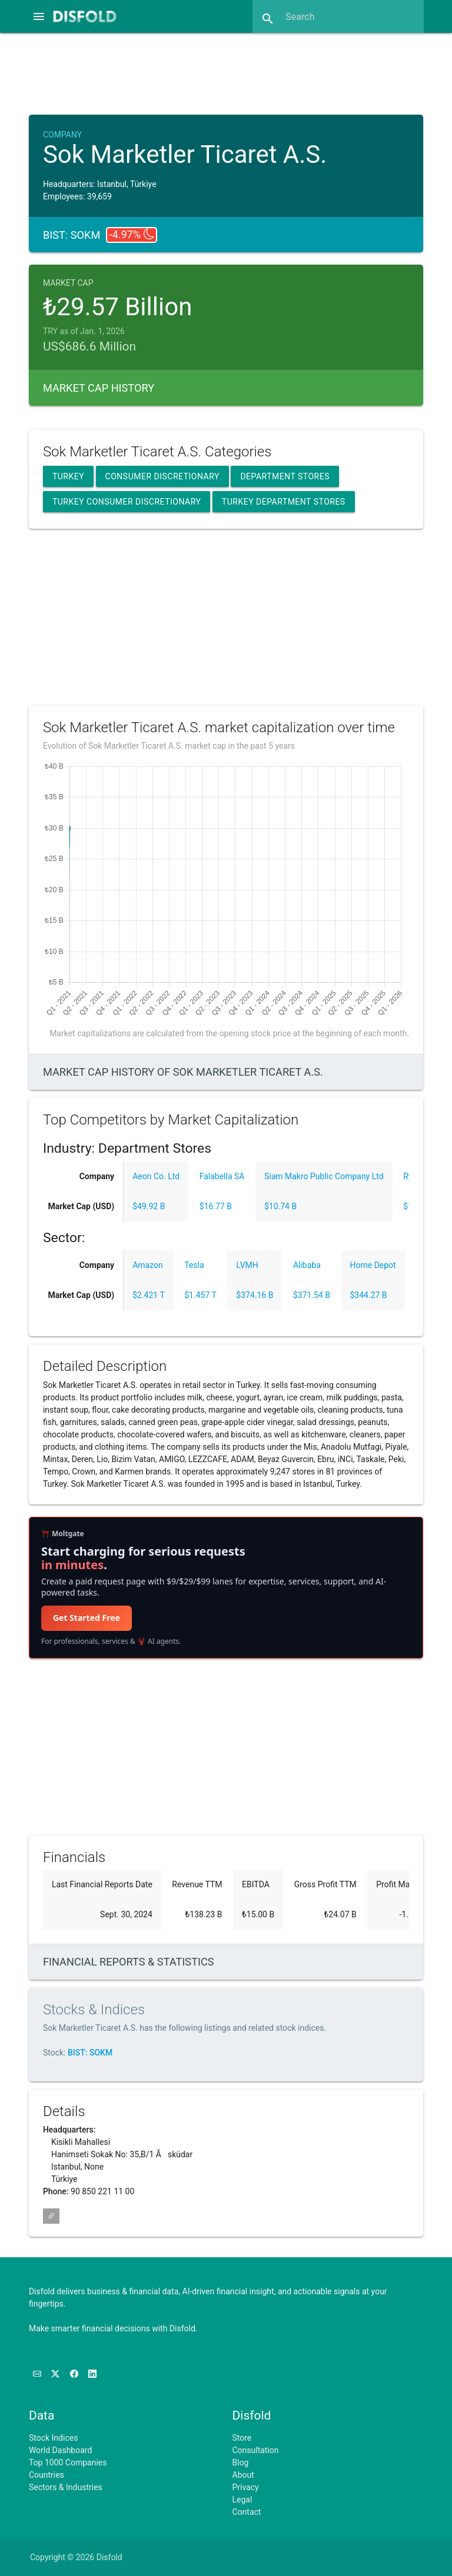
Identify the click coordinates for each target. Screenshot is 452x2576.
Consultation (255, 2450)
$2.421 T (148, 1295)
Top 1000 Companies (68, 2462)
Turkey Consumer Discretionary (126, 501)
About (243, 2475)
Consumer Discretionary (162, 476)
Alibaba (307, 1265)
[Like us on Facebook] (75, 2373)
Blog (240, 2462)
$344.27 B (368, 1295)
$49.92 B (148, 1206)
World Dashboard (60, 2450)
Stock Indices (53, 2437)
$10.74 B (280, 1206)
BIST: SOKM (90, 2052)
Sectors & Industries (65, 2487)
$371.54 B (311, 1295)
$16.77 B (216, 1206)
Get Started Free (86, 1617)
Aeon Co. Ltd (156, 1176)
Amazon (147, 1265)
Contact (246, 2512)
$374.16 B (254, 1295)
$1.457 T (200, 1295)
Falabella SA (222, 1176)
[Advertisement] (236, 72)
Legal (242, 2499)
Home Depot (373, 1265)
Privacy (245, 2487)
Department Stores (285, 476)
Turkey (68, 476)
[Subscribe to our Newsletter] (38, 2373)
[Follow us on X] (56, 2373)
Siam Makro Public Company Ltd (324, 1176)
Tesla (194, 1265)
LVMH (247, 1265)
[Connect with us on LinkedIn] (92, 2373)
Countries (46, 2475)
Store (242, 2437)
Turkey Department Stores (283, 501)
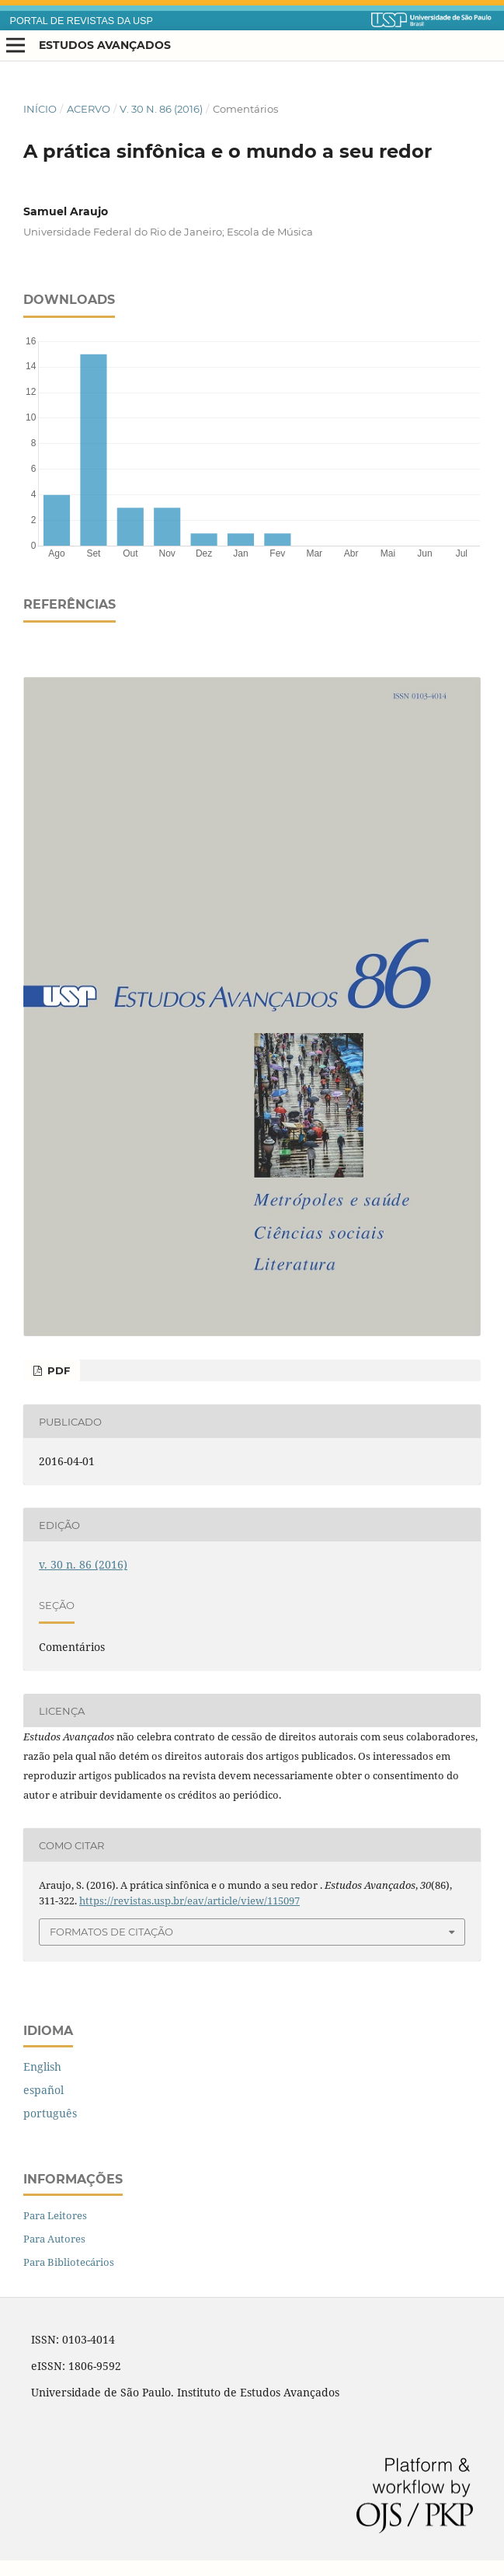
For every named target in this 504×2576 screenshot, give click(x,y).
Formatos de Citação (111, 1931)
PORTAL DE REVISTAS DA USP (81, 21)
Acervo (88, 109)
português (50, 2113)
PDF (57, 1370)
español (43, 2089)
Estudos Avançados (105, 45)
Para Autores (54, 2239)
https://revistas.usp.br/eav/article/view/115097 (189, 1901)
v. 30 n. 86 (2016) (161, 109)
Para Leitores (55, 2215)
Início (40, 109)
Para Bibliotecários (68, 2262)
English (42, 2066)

---

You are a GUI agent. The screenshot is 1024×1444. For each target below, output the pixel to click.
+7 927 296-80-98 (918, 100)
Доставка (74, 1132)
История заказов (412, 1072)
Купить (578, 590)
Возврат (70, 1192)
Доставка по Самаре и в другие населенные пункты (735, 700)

---

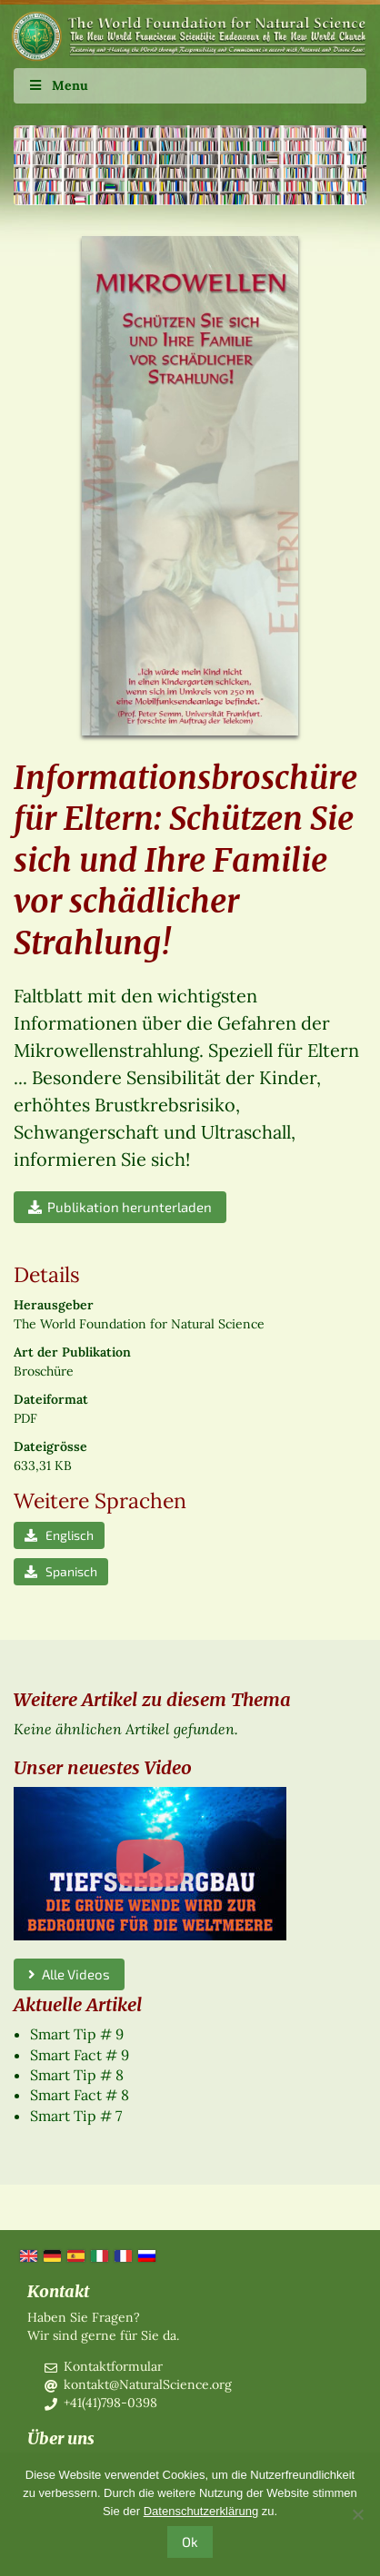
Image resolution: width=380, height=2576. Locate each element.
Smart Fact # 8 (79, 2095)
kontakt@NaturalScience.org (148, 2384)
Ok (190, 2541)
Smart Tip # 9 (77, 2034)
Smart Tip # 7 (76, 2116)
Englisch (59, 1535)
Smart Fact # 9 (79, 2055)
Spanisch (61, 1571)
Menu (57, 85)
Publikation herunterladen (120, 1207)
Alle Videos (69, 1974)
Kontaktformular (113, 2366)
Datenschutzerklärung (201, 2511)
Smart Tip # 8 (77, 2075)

**The problem**: Tell how many lines in the listing include the string "target", and write nothing but that number.

**Response box**: 3